Edward Bigge was a republican and a member of the Lutheran Church. He married Miss Dina Jasper, who was born in Germany in 1852, but was reared from childhood in Illinois. Her children are: Henry; William, a farmer six miles northwest of Stockton; Emma; Minnie, wife of John Sanders, a farmer eight miles northwest of Stockton; Ed, whose farm is three miles northwest of the county seat; Martha, who finished her education in the Fort Hays Normal School, lives at home with her mother and is a teacher in the county; Bertha and Benjamin, both at home, the latter being the practical manager of the old farm.
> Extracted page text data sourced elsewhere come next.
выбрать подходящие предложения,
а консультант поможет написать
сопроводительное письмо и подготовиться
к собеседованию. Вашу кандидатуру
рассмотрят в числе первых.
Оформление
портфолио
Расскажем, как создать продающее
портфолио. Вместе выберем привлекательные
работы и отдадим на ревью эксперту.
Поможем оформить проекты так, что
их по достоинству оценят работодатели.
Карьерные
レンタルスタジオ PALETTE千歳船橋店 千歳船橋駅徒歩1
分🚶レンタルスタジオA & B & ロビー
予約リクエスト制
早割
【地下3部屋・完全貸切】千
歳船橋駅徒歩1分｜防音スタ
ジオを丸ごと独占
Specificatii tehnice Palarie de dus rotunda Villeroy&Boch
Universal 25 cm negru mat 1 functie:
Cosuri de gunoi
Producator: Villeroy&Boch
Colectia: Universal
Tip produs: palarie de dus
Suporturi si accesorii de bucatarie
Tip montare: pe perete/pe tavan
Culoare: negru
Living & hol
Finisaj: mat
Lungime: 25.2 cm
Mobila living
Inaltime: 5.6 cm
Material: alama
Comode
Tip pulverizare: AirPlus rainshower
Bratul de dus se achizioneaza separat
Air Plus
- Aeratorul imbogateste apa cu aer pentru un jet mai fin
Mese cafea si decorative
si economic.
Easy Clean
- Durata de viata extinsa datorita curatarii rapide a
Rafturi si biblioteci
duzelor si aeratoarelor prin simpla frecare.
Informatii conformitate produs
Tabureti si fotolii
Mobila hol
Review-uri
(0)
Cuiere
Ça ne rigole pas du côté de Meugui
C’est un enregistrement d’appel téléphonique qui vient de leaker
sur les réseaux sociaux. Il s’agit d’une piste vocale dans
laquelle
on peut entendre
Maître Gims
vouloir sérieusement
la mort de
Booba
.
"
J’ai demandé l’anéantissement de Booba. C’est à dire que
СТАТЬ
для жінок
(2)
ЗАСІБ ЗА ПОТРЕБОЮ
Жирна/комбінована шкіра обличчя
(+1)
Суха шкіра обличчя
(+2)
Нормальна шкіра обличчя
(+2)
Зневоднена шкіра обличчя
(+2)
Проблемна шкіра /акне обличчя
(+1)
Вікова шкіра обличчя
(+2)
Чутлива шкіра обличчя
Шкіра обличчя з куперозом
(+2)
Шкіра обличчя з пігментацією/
Miss Emma Gigge[sic] was born at Carlyle, Illinois, and grew up in Rooks County, Kansas. She was educated in the rural schools and early determined to devote her talents to the work of education. For eight years she managed some of the rural schools of the county, then, after two years of further training in the Fort Hays Normal School, she was called to the responsibilities of teaching in the Stockton schools. She was in the Stockton schools as a teacher from 1908 to 1918, until her election in the fall of the latter year as county superintendent of schools. She has under her supervision 118 schools, a staff of 165 teachers and about 3,666 pupils. She is a republican and a member of the Methodist Episcopal Church, being head of the educational department of her church.